→ Exercise prompt: Which lines have the string "weight"? Copy all of them from the entries below.

(Dataset entries)
Content starts

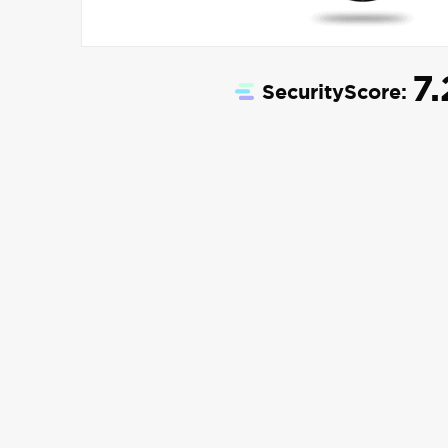
7.
SecurityScore:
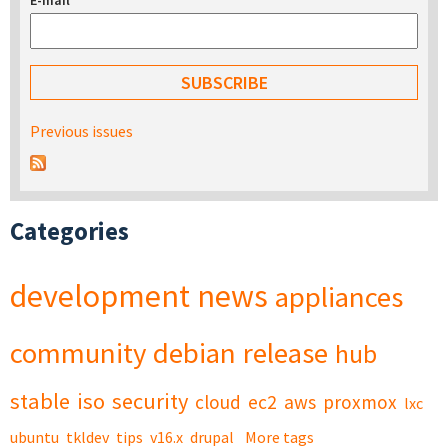
E-mail
*
Previous issues
Categories
development
news
appliances
community
debian
release
hub
stable
iso
security
cloud
ec2
aws
proxmox
lxc
ubuntu
tkldev
tips
v16.x
drupal
More tags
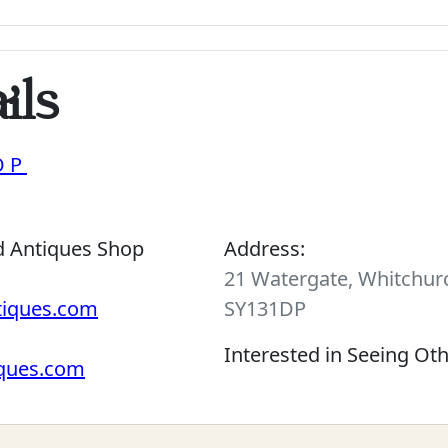
ils
OP
d Antiques Shop
Address:
21 Watergate, Whitchurc
tiques.com
SY131DP
Interested in Seeing Ot
iques.com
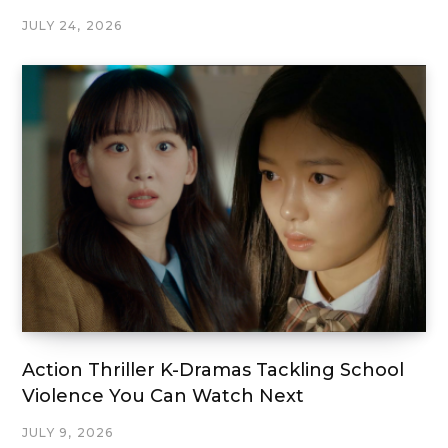
JULY 24, 2026
Action Thriller K-Dramas Tackling School
Violence You Can Watch Next
JULY 9, 2026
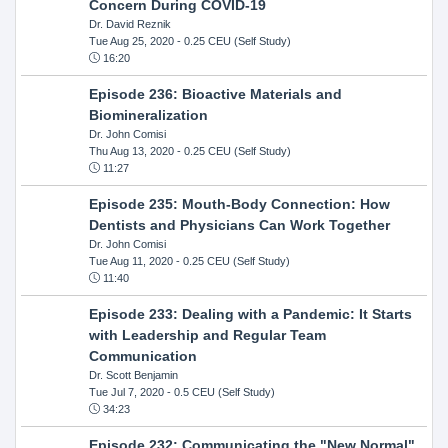
Concern During COVID-19
Dr. David Reznik
Tue Aug 25, 2020
- 0.25 CEU (Self Study)
16:20
Episode 236: Bioactive Materials and
Biomineralization
Dr. John Comisi
Thu Aug 13, 2020
- 0.25 CEU (Self Study)
11:27
Episode 235: Mouth-Body Connection: How
Dentists and Physicians Can Work Together
Dr. John Comisi
Tue Aug 11, 2020
- 0.25 CEU (Self Study)
11:40
Episode 233: Dealing with a Pandemic: It Starts
with Leadership and Regular Team
Communication
Dr. Scott Benjamin
Tue Jul 7, 2020
- 0.5 CEU (Self Study)
34:23
Episode 232: Communicating the "New Normal"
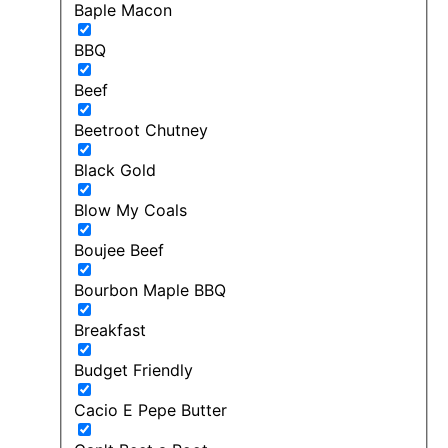
Baple Macon
BBQ
Beef
Beetroot Chutney
Black Gold
Blow My Coals
Boujee Beef
Bourbon Maple BBQ
Breakfast
Budget Friendly
Cacio E Pepe Butter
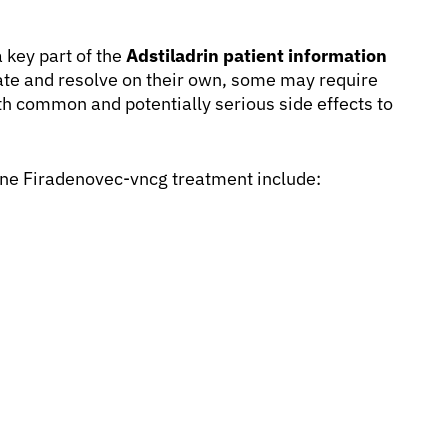
 key part of the
Adstiladrin patient information
ate and resolve on their own, some may require
th common and potentially serious side effects to
ne Firadenovec-vncg treatment include:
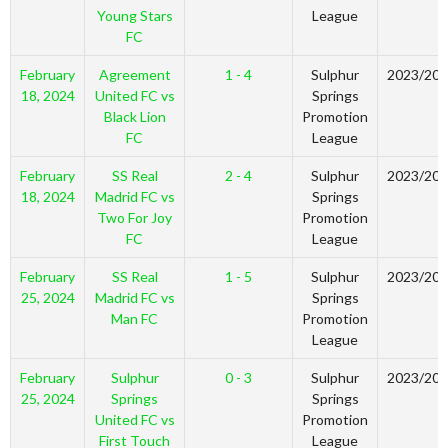
Young Stars
League
FC
February
Agreement
1 - 4
Sulphur
2023/20
18, 2024
United FC vs
Springs
Black Lion
Promotion
FC
League
February
SS Real
2 - 4
Sulphur
2023/20
18, 2024
Madrid FC vs
Springs
Two For Joy
Promotion
FC
League
February
SS Real
1 - 5
Sulphur
2023/20
25, 2024
Madrid FC vs
Springs
Man FC
Promotion
League
February
Sulphur
0 - 3
Sulphur
2023/20
25, 2024
Springs
Springs
United FC vs
Promotion
First Touch
League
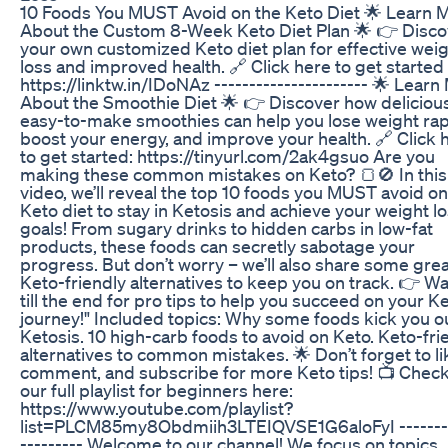
10 Foods You MUST Avoid on the Keto Diet 🌟 Learn 
About the Custom 8-Week Keto Diet Plan 🌟 👉 Disco
your own customized Keto diet plan for effective wei
loss and improved health. 🔗 Click here to get started
https://linktw.in/IDoNAz ---------------------- 🌟 Learn
About the Smoothie Diet 🌟 👉 Discover how delicious
easy-to-make smoothies can help you lose weight rapi
boost your energy, and improve your health. 🔗 Click 
to get started: https://tinyurl.com/2ak4gsuo Are you
making these common mistakes on Keto? 🍞🚫 In this
video, we’ll reveal the top 10 foods you MUST avoid on
Keto diet to stay in Ketosis and achieve your weight l
goals! From sugary drinks to hidden carbs in low-fat
products, these foods can secretly sabotage your
progress. But don’t worry – we’ll also share some gre
Keto-friendly alternatives to keep you on track. 👉 W
till the end for pro tips to help you succeed on your K
journey!" Included topics: Why some foods kick you ou
Ketosis. 10 high-carb foods to avoid on Keto. Keto-fri
alternatives to common mistakes. 🌟 Don’t forget to li
comment, and subscribe for more Keto tips! 📺 Check
our full playlist for beginners here:
https://www.youtube.com/playlist?
list=PLCM85my8Obdmiih3LTEIQVSE1G6aloFyI --------
--------- Welcome to our channel! We focus on topics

Content ends

→ Output:
easy-to-make smoothies can help you lose weight rapi
Keto diet to stay in Ketosis and achieve your weight l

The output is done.